=== Begin Enclosure ===

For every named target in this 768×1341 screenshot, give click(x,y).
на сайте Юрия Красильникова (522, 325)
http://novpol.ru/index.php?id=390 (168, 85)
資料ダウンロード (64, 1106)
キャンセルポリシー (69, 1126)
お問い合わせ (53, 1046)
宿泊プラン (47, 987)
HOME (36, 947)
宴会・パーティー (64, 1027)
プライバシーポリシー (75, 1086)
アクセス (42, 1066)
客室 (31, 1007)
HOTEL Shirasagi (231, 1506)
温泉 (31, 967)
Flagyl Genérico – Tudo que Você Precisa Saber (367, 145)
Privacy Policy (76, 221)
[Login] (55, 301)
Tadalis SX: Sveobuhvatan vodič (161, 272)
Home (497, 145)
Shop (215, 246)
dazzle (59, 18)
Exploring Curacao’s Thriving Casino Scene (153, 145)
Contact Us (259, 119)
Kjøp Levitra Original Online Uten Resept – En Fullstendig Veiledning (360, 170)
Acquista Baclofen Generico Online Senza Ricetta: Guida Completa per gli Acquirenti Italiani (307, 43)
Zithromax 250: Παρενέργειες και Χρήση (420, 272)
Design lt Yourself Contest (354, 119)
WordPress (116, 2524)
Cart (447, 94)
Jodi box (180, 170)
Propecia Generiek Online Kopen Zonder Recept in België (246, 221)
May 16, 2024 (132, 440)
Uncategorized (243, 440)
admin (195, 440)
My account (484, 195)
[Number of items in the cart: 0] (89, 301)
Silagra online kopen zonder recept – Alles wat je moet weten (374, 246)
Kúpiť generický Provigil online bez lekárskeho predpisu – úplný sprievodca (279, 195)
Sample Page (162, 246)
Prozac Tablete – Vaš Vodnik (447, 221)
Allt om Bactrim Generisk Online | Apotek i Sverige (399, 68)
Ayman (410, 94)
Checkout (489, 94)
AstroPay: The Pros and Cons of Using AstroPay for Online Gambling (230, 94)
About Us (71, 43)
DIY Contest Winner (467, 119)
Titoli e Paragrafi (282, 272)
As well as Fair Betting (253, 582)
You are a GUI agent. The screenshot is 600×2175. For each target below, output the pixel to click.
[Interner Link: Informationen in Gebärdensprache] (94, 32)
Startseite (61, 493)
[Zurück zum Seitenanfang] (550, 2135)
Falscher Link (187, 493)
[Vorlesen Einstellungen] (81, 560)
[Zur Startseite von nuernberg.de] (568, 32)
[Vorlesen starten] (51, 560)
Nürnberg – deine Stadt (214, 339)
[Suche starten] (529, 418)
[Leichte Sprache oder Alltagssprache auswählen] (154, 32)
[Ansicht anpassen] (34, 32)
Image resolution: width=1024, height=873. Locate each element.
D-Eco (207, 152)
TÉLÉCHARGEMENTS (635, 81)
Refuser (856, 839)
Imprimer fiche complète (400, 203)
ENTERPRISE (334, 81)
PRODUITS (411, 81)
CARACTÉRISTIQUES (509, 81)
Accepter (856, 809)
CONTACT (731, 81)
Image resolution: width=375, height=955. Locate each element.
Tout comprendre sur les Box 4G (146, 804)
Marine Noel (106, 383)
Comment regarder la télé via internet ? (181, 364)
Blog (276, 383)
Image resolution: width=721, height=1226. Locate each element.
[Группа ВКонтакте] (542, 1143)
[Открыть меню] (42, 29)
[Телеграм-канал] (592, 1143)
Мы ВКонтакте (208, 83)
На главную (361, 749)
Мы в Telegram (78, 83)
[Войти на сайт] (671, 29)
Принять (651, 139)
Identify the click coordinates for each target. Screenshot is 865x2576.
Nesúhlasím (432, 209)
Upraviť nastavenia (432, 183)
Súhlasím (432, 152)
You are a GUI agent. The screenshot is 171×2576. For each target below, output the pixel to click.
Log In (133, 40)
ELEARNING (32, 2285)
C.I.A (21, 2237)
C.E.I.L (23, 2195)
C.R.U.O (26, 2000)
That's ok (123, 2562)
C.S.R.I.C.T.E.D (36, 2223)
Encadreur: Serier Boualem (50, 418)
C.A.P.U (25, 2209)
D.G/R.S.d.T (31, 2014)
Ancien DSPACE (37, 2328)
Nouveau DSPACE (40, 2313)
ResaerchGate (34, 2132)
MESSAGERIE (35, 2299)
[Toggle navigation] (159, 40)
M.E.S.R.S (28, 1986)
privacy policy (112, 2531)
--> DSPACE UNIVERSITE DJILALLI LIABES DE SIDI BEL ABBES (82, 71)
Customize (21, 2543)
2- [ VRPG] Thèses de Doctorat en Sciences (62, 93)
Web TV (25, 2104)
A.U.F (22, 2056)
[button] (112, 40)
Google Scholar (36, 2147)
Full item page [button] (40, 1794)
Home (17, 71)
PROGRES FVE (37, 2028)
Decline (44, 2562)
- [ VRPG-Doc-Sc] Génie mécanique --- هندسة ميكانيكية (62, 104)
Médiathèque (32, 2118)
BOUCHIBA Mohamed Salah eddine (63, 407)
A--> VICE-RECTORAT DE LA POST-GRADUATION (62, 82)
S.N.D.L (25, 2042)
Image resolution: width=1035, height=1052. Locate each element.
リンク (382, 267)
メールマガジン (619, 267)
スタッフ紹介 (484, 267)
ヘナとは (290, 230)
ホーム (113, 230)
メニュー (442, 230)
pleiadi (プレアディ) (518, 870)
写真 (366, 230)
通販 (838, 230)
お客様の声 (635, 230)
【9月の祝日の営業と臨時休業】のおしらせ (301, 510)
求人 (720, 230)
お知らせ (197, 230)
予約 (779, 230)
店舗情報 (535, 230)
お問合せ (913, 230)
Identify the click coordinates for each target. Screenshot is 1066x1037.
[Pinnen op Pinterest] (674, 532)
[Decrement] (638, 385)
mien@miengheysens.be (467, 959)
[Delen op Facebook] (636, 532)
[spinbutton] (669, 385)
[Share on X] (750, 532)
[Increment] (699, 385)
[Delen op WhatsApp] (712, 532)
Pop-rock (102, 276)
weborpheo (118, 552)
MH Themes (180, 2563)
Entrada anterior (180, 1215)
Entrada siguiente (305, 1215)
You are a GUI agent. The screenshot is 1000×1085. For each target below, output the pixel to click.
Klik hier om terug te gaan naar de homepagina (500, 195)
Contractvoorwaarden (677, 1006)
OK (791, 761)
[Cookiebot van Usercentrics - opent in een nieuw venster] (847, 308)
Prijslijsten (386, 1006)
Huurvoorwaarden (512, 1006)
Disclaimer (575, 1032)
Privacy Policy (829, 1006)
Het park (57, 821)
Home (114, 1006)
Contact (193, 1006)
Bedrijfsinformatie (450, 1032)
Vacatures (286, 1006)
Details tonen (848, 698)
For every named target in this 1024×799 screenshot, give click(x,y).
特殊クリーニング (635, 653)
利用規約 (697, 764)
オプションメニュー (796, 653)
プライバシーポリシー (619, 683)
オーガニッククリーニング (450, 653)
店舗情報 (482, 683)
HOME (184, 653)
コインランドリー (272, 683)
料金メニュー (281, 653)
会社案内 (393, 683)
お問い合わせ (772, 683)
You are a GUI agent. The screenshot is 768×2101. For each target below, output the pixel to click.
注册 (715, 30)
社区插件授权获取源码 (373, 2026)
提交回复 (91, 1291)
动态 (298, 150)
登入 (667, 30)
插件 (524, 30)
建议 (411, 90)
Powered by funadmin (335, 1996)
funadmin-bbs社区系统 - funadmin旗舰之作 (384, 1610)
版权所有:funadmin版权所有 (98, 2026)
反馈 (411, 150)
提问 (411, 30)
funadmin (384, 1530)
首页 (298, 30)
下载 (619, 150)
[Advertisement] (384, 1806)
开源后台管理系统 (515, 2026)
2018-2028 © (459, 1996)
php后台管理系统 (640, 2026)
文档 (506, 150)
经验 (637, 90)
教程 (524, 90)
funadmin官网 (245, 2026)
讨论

=== End Enclosure ===

• **Task instructions**
From the line containing "登入 (667, 30)" to the last line of the records above, please write out every line exactly and add nothing.

• **Reply**
登入 (667, 30)
插件 (524, 30)
建议 (411, 90)
Powered by funadmin (335, 1996)
funadmin-bbs社区系统 - funadmin旗舰之作 (384, 1610)
版权所有:funadmin版权所有 (98, 2026)
反馈 (411, 150)
提问 (411, 30)
funadmin (384, 1530)
首页 (298, 30)
下载 (619, 150)
[Advertisement] (384, 1806)
开源后台管理系统 (515, 2026)
2018-2028 © (459, 1996)
php后台管理系统 (640, 2026)
文档 (506, 150)
经验 (637, 90)
教程 (524, 90)
funadmin官网 (245, 2026)
讨论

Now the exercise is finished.